Times change and so do social institutions. When the laws protecting our privacy were originally drafted there was not even the notion of email. Such a concept was so futuristic as to be well beyond the most imaginative of the Founding Fathers. Today, however, emails have become a regular course of communication between members of society and, as such, they deserve attention. Do they fall within our expectation of privacy or does their digital nature make them automatically public?

The legal case that brought this issue to the forefront was that of a young marine, Lance Corporal Justin Ellsworth of Michigan (Chambers, 2009). Ellsworth was killed in action in Iraq in 2004 but prior to his death he had written emails to this family and friends. After his death, his family requested the email provider, Yahoo, to grant them access to Ellsworth's account but Yahoo refused to honor the family's request citing Yahoo's privacy policy as the basis for this refusal. The family filed suit demanding that Yahoo release the email information to them and when the Michigan Probate Court granted the family's request and Yahoo complied without an appeal the legal issue was never fully developed but the underlying issue of privacy remains. Should email communications be considered as personal property or should they considered as private communication and held permanently confidential? The Ellsworth case did not answer the question but did raise the issue of what should be done with digital assets such as emails when an individual is rendered unavailable due to either death or incapacity.

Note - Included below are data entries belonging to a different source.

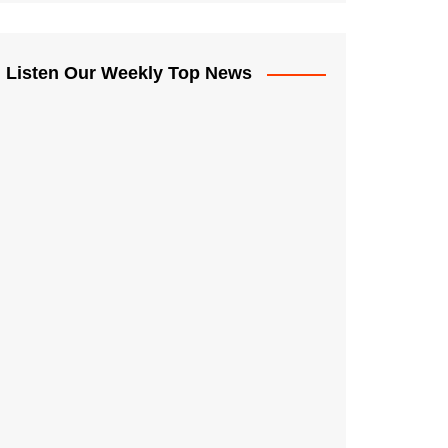
Listen Our Weekly Top News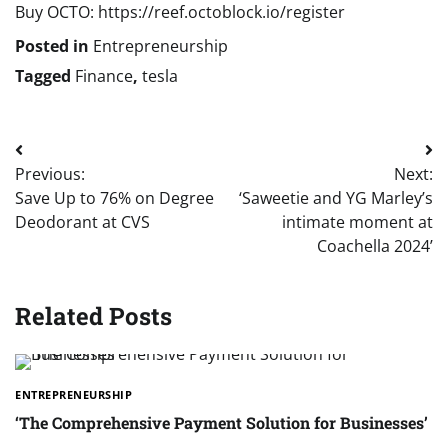
Buy OCTO: https://reef.octoblock.io/register
Posted in
Entrepreneurship
Tagged
Finance
,
tesla
Post
Previous:
Next:
navigation
Save Up to 76% on Degree
‘Saweetie and YG Marley’s
Deodorant at CVS
intimate moment at
Coachella 2024’
Related Posts
ENTREPRENEURSHIP
‘The Comprehensive Payment Solution for Businesses’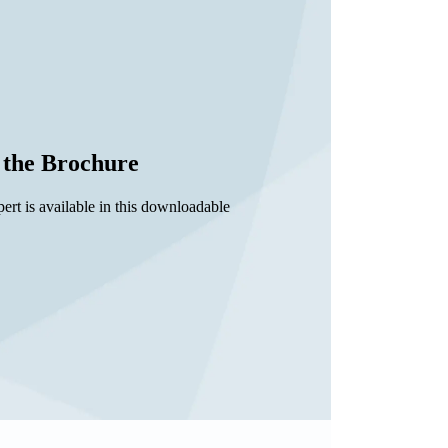
the Brochure
rt is available in this downloadable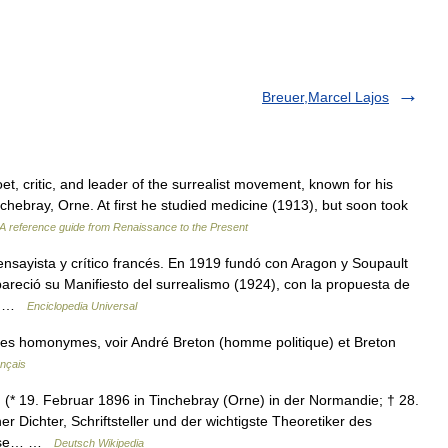
Breuer,Marcel Lajos
critic, and leader of the surrealist movement, known for his
chebray, Orne. At first he studied medicine (1913), but soon took
A reference guide from Renaissance to the Present
sayista y crítico francés. En 1919 fundó con Aragon y Soupault
apareció su Manifiesto del surrealismo (1924), con la propuesta de
o… …
Enciclopedia Universal
les homonymes, voir André Breton (homme politique) et Breton
ançais
(* 19. Februar 1896 in Tinchebray (Orne) in der Normandie; † 28.
r Dichter, Schriftsteller und der wichtigste Theoretiker des
diese… …
Deutsch Wikipedia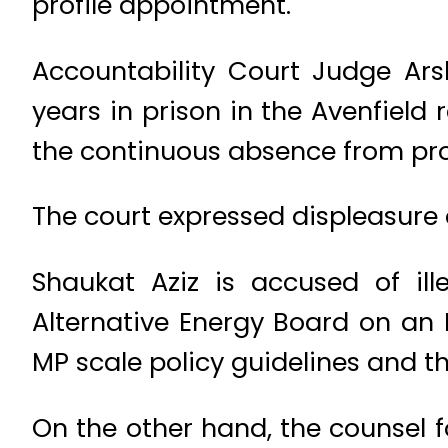
profile appointment.
Accountability Court Judge Ar
years in prison in the Avenfield
the continuous absence from pro
The court expressed displeasure 
Shaukat Aziz is accused of il
Alternative Energy Board on an 
MP scale policy guidelines and th
On the other hand, the counsel 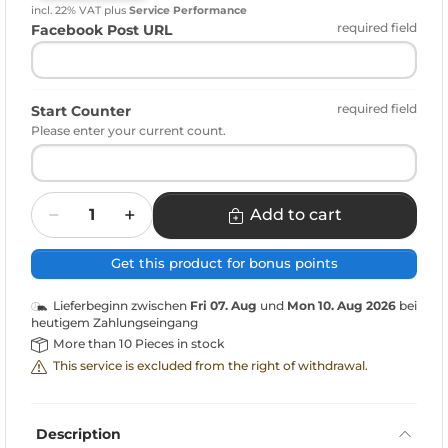
incl. 22% VAT
plus
Service Performance
required field
Facebook Post URL
required field
Start Counter
Please enter your current count.
Quantity
Add to cart
Get this product for bonus points
Lieferbeginn zwischen
Fri 07. Aug
und
Mon 10. Aug 2026
bei
heutigem Zahlungseingang
More than 10 Pieces in stock
This service is excluded from the right of withdrawal.
Description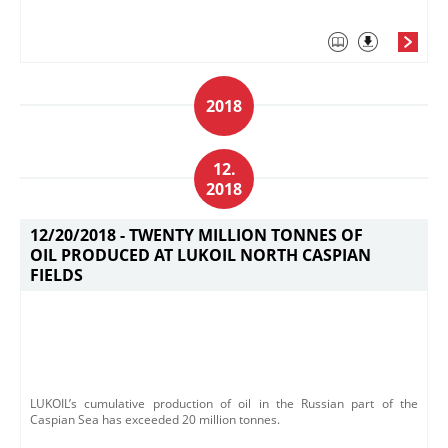
2018
12.
2018
12/20/2018 -
TWENTY MILLION TONNES OF
OIL PRODUCED AT LUKOIL NORTH CASPIAN
FIELDS
LUKOIL’s cumulative production of oil in the Russian part of the
Caspian Sea has exceeded 20 million tonnes.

The intent behind the Ellsworth family requesting Justin's emails was likely honorable but it raises philosophical issues beyond the simple request. It raises privacy issues that may be addressed differently depending on which philosophical position one might adopt, either utilitarian or deontological. From the utilitarian point-of-view, the Ellsworth request should be honored if it creates more happiness than unhappiness for the greater good. For the Ellsworth family the granting of access to Justin's account would have been good for them but it would not have been good for society as a whole. Society's expectation of privacy in the sanctity of the email password would have been violated.

Interestingly, under a deontological approach to the issue the result remains the same. Deontology view issues from a precise set of precepts. There is a wrong and right perspective to everything and the consequences are irrelevant. The deontologist would view the Yahoo contract governing privacy controls as sacrosanct and non-negotiable. For the deontologist, Justin's singing of the contract assured him his privacy as to his emails and, barring a release from Justin, the information contained in his email account should be afforded absolute privacy.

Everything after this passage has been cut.